![spotify_logo](../assets/Spotify_Logo_CMYK_Green.png)

# Spotify Skip Prediction: Final Model Evaluation, Discussion, and Conclusion
Notebook: 7 of 7

Author: Alex Thach - alcthach@gmail.com  
BrainStation Data Science Capstone Project - Winter 2022  
April 4, 2022
---

# Recap
- I explored some additional feature engineering in the previous notebook
- Moving beyond baseline features, and cumulative average, I aimed to encode information about the general/aggregrate characteristics of the listening session that was weighed more towards the present moment/current track
- The cumulative average failed to signal what was happening closer to the current song because it weighed all the previous songs equally
- By employing an exponentially-weighted moving average, I was able to encode information that was closer to the current song
- This meant that the model better understood the user interactions and the song characteristics closer to the current song, and cared less about songs from earlier in the session
- To determine how much to weigh the current versus past observations in the moving average calculations, I looped through various values of alpha and fed the transformed features into a classifier and picked the best performing alpha value
- **I converged on a value that delivered a mean 5-fold cross-validation score of 78% with a Random Forest classifier**

# Purpose:

The goal of this notebook is evaluate discuss my best performing model. And to also circle back and reflect on the goals and hypotheses generated at the beginning of the project and see how they compare. I will also be discuss the next steps and future directions I'd like to take this project in.

---

In [1]:
# Runs setup script, imports, plotting settings, reads in raw data
%run -i "../scripts/at-setup.py" 

Dataframes in the global name space now include:
session_logs_df
track_features_df


In [2]:
# Reads in data
main_df = pd.read_csv('../data/processed/merged.csv')
features = pd.read_csv('../data/processed/features.csv')
target = pd.read_csv('../data/processed/target.csv')

In [3]:
# Assigns variables prior to feature engineering
X = features
y = target

In [4]:
print("Computing exponentially-weighted moving average for features.")
X1 = X.groupby('session_id', as_index=False).ewm(alpha = 0.7).mean().reset_index().drop('level_1', axis=1)

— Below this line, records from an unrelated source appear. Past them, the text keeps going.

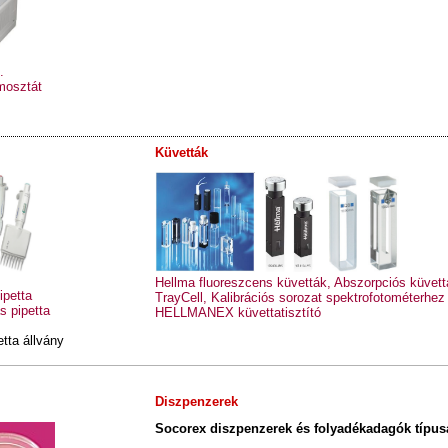
.
mosztát
Küvetták
Hellma fluoreszcens küvetták,
Abszorpciós küvett
ipetta
TrayCell,
Kalibrációs sorozat spektrofotométerhez
s pipetta
HELLMANEX küvettatisztító
etta állvány
Diszpenzerek
Socorex diszpenzerek és folyadékadagók típus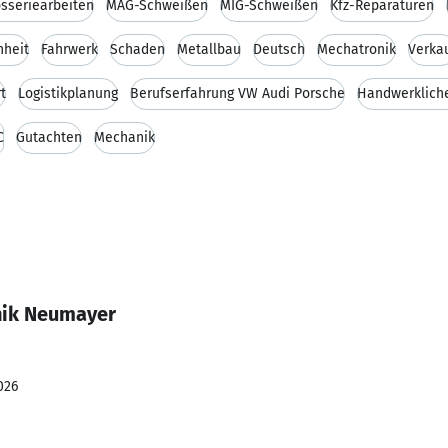
sseriearbeiten
MAG-Schweißen
MIG-Schweißen
Kfz-Reparaturen
nheit
Fahrwerk
Schaden
Metallbau
Deutsch
Mechatronik
Verka
t
Logistikplanung
Berufserfahrung VW Audi Porsche
Handwerklich
C
Gutachten
Mechanik
nik Neumayer
026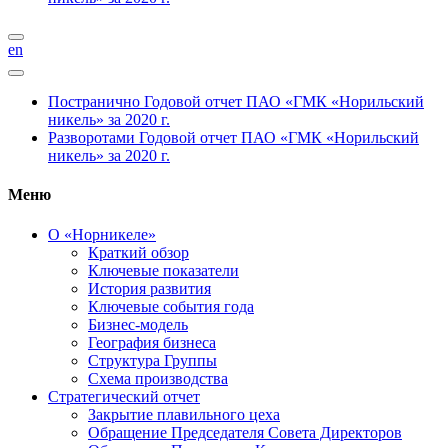
en
Постранично
Годовой отчет ПАО «ГМК «Норильский
никель» за 2020 г.
Разворотами
Годовой отчет ПАО «ГМК «Норильский
никель» за 2020 г.
Меню
О «Норникеле»
Краткий обзор
Ключевые показатели
История развития
Ключевые события года
Бизнес-модель
География бизнеса
Структура Группы
Схема производства
Стратегический отчет
Закрытие плавильного цеха
Обращение Председателя Совета Директоров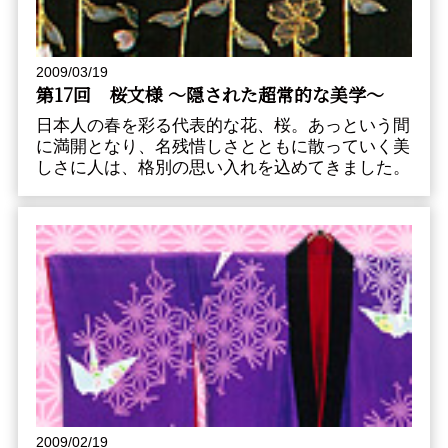
2009/03/19
第17回 桜文様 〜隠された超常的な美学〜
日本人の春を彩る代表的な花、桜。あっという間
に満開となり、名残惜しさとともに散っていく美
しさに人は、格別の思い入れを込めてきました。
2009/02/19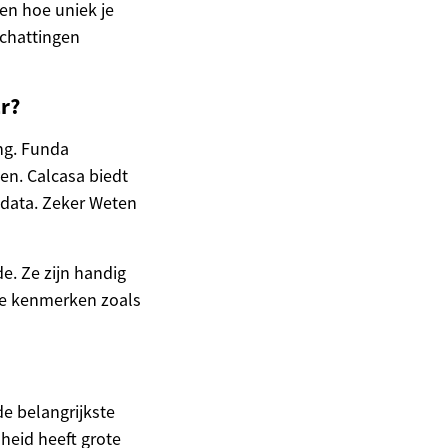
en hoe uniek je
schattingen
r?
ng. Funda
n. Calcasa biedt
data. Zeker Weten
e. Ze zijn handig
ke kenmerken zoals
de belangrijkste
heid heeft grote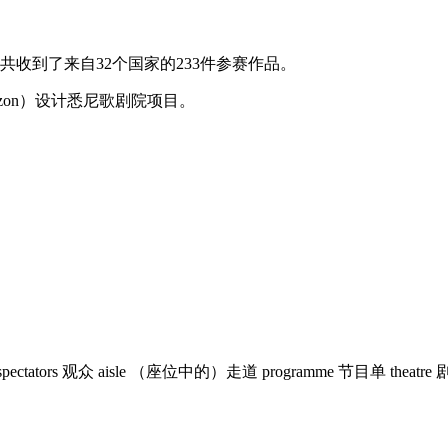
共收到了来自32个国家的233件参赛作品。
tzon）设计悉尼歌剧院项目。
ors 观众 aisle （座位中的）走道 programme 节目单 theatre 剧院 ope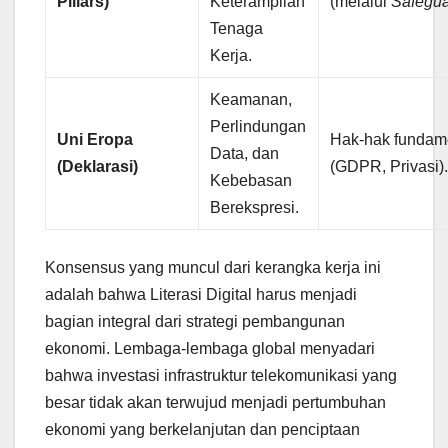
Pillars)
Keterampilan
(melalui
Safegu
Tenaga
Kerja.
Keamanan,
Perlindungan
Uni Eropa
Hak-hak fundam
Data, dan
(Deklarasi)
(GDPR, Privasi)
Kebebasan
Berekspresi.
Konsensus yang muncul dari kerangka kerja ini
adalah bahwa Literasi Digital harus menjadi
bagian integral dari strategi pembangunan
ekonomi. Lembaga-lembaga global menyadari
bahwa investasi infrastruktur telekomunikasi yang
besar tidak akan terwujud menjadi pertumbuhan
ekonomi yang berkelanjutan dan penciptaan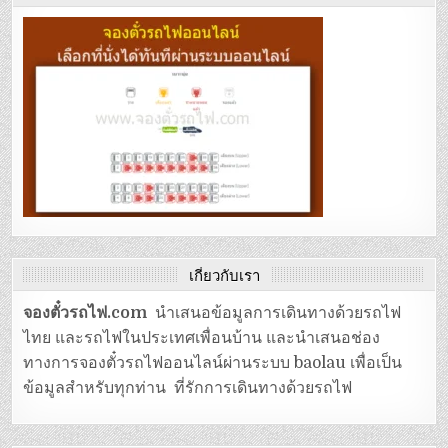
เกี่ยวกับเรา
จองตั๋วรถไฟ.com
นำเสนอข้อมูลการเดินทางด้วยรถไฟ
ไทย และรถไฟในประเทศเพื่อนบ้าน และนำเสนอช่อง
ทางการจองตั๋วรถไฟออนไลน์ผ่านระบบ baolau เพื่อเป็น
ข้อมูลสำหรับทุกท่าน ที่รักการเดินทางด้วยรถไฟ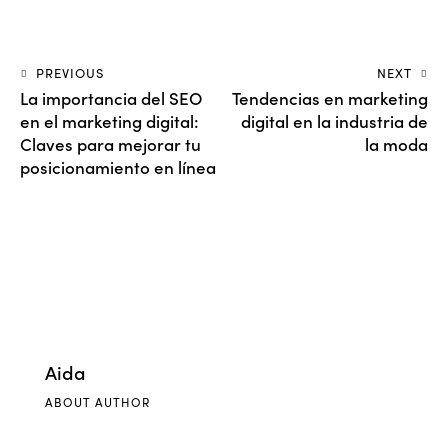
PREVIOUS
NEXT
La importancia del SEO
Tendencias en marketing
en el marketing digital:
digital en la industria de
Claves para mejorar tu
la moda
posicionamiento en línea
Aida
ABOUT AUTHOR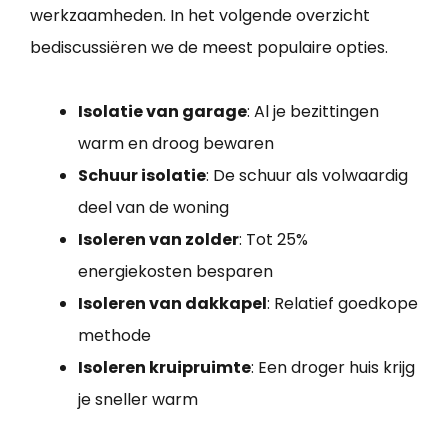
werkzaamheden. In het volgende overzicht
bediscussiëren we de meest populaire opties.
Isolatie van garage
: Al je bezittingen
warm en droog bewaren
Schuur isolatie
: De schuur als volwaardig
deel van de woning
Isoleren van zolder
: Tot 25%
energiekosten besparen
Isoleren van dakkapel
: Relatief goedkope
methode
Isoleren kruipruimte
: Een droger huis krijg
je sneller warm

# Assigns to X_shifted, will be re-assigned to original dataframe
X1_shifted = X1.groupby('session_id')[['skip_2',   
                                            'enc__hist_user_behavior_reason_end_backbtn',
                                            'enc__hist_user_behavior_reason_end_clickrow',  
                                            'enc__hist_user_behavior_reason_end_endplay',  
                                            'enc__hist_user_behavior_reason_end_fwdbtn',  
                                            'enc__hist_user_behavior_reason_end_logout',
                                            'enc__hist_user_behavior_reason_end_remote',  
                                            'enc__hist_user_behavior_reason_end_trackdone']].shift()


# Re-assigns previous columns to shift columns from above
print("Implementing row stagger for skip and track end behaviour features.")

X1 = X1.assign(**X1_shifted.to_dict(orient='series'))

# Re-assigns 'session_position' to original value Re: I require the original values so that the model has information about where the track is within the session
print("Re-assigning original 'session_position' feature values.")
X1['session_position'] = X['session_position']

# Drops first song from every session
print("Dropping first song from every session.")
X1.drop(X1[X1['session_position'] == 1].index, inplace=True)

# Drops 'session_id' column
print("Dropping 'session_id' column.")
X1.drop('session_id', axis=1, inplace=True)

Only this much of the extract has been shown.